>>

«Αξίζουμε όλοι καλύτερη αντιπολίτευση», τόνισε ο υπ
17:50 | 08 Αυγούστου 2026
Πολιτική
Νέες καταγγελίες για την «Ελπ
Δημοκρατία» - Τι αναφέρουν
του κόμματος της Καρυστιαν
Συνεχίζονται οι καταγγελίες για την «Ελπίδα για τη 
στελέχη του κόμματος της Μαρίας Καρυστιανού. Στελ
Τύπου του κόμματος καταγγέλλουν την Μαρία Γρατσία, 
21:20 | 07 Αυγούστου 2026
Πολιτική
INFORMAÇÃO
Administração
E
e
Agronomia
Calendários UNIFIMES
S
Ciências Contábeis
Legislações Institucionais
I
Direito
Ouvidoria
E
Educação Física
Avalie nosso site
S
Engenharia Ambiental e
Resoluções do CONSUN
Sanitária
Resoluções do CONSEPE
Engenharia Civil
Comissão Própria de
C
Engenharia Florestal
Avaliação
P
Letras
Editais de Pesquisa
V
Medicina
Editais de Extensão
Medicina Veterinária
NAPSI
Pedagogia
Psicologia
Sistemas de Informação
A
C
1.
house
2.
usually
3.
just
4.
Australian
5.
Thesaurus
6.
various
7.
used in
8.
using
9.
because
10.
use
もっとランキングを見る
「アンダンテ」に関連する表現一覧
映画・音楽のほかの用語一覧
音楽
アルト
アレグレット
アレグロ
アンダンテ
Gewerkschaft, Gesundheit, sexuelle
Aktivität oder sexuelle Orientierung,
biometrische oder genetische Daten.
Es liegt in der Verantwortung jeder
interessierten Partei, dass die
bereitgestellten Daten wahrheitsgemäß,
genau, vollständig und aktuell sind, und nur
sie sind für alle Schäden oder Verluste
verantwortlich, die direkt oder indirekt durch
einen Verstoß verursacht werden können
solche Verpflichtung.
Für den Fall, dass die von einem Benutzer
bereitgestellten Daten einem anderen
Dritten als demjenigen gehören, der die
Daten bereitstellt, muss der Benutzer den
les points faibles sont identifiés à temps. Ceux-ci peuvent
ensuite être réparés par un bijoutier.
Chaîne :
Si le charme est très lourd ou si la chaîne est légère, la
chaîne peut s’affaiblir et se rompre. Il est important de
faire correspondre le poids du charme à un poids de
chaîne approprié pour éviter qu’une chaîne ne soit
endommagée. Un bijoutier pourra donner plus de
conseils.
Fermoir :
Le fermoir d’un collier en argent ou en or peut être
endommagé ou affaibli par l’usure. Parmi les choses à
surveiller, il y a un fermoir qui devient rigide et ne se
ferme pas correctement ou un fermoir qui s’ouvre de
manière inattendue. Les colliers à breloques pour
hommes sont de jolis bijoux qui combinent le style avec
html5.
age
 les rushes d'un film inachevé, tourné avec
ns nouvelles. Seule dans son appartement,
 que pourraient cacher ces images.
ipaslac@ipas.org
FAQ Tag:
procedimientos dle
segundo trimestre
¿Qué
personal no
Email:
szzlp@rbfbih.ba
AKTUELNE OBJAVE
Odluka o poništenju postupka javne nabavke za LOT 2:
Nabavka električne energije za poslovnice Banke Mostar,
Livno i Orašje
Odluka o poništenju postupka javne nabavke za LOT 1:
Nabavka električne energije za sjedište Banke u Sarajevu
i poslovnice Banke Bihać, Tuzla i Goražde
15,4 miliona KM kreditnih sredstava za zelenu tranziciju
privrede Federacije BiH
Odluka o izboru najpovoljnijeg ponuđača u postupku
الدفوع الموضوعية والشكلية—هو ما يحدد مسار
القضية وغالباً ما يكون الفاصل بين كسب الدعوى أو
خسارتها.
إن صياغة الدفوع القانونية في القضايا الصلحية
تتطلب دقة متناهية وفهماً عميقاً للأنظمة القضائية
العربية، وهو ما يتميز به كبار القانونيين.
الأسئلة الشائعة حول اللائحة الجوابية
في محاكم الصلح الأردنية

<<

Retype the whole listing above, line for line and exactly.

«Αξίζουμε όλοι καλύτερη αντιπολίτευση», τόνισε ο υπ
17:50 | 08 Αυγούστου 2026
Πολιτική
Νέες καταγγελίες για την «Ελπ
Δημοκρατία» - Τι αναφέρουν
του κόμματος της Καρυστιαν
Συνεχίζονται οι καταγγελίες για την «Ελπίδα για τη 
στελέχη του κόμματος της Μαρίας Καρυστιανού. Στελ
Τύπου του κόμματος καταγγέλλουν την Μαρία Γρατσία, 
21:20 | 07 Αυγούστου 2026
Πολιτική
INFORMAÇÃO
Administração
E
e
Agronomia
Calendários UNIFIMES
S
Ciências Contábeis
Legislações Institucionais
I
Direito
Ouvidoria
E
Educação Física
Avalie nosso site
S
Engenharia Ambiental e
Resoluções do CONSUN
Sanitária
Resoluções do CONSEPE
Engenharia Civil
Comissão Própria de
C
Engenharia Florestal
Avaliação
P
Letras
Editais de Pesquisa
V
Medicina
Editais de Extensão
Medicina Veterinária
NAPSI
Pedagogia
Psicologia
Sistemas de Informação
A
C
1.
house
2.
usually
3.
just
4.
Australian
5.
Thesaurus
6.
various
7.
used in
8.
using
9.
because
10.
use
もっとランキングを見る
「アンダンテ」に関連する表現一覧
映画・音楽のほかの用語一覧
音楽
アルト
アレグレット
アレグロ
アンダンテ
Gewerkschaft, Gesundheit, sexuelle
Aktivität oder sexuelle Orientierung,
biometrische oder genetische Daten.
Es liegt in der Verantwortung jeder
interessierten Partei, dass die
bereitgestellten Daten wahrheitsgemäß,
genau, vollständig und aktuell sind, und nur
sie sind für alle Schäden oder Verluste
verantwortlich, die direkt oder indirekt durch
einen Verstoß verursacht werden können
solche Verpflichtung.
Für den Fall, dass die von einem Benutzer
bereitgestellten Daten einem anderen
Dritten als demjenigen gehören, der die
Daten bereitstellt, muss der Benutzer den
les points faibles sont identifiés à temps. Ceux-ci peuvent
ensuite être réparés par un bijoutier.
Chaîne :
Si le charme est très lourd ou si la chaîne est légère, la
chaîne peut s’affaiblir et se rompre. Il est important de
faire correspondre le poids du charme à un poids de
chaîne approprié pour éviter qu’une chaîne ne soit
endommagée. Un bijoutier pourra donner plus de
conseils.
Fermoir :
Le fermoir d’un collier en argent ou en or peut être
endommagé ou affaibli par l’usure. Parmi les choses à
surveiller, il y a un fermoir qui devient rigide et ne se
ferme pas correctement ou un fermoir qui s’ouvre de
manière inattendue. Les colliers à breloques pour
hommes sont de jolis bijoux qui combinent le style avec
html5.
age
 les rushes d'un film inachevé, tourné avec
ns nouvelles. Seule dans son appartement,
 que pourraient cacher ces images.
ipaslac@ipas.org
FAQ Tag:
procedimientos dle
segundo trimestre
¿Qué
personal no
Email:
szzlp@rbfbih.ba
AKTUELNE OBJAVE
Odluka o poništenju postupka javne nabavke za LOT 2:
Nabavka električne energije za poslovnice Banke Mostar,
Livno i Orašje
Odluka o poništenju postupka javne nabavke za LOT 1:
Nabavka električne energije za sjedište Banke u Sarajevu
i poslovnice Banke Bihać, Tuzla i Goražde
15,4 miliona KM kreditnih sredstava za zelenu tranziciju
privrede Federacije BiH
Odluka o izboru najpovoljnijeg ponuđača u postupku
الدفوع الموضوعية والشكلية—هو ما يحدد مسار
القضية وغالباً ما يكون الفاصل بين كسب الدعوى أو
خسارتها.
إن صياغة الدفوع القانونية في القضايا الصلحية
تتطلب دقة متناهية وفهماً عميقاً للأنظمة القضائية
العربية، وهو ما يتميز به كبار القانونيين.
الأسئلة الشائعة حول اللائحة الجوابية
في محاكم الصلح الأردنية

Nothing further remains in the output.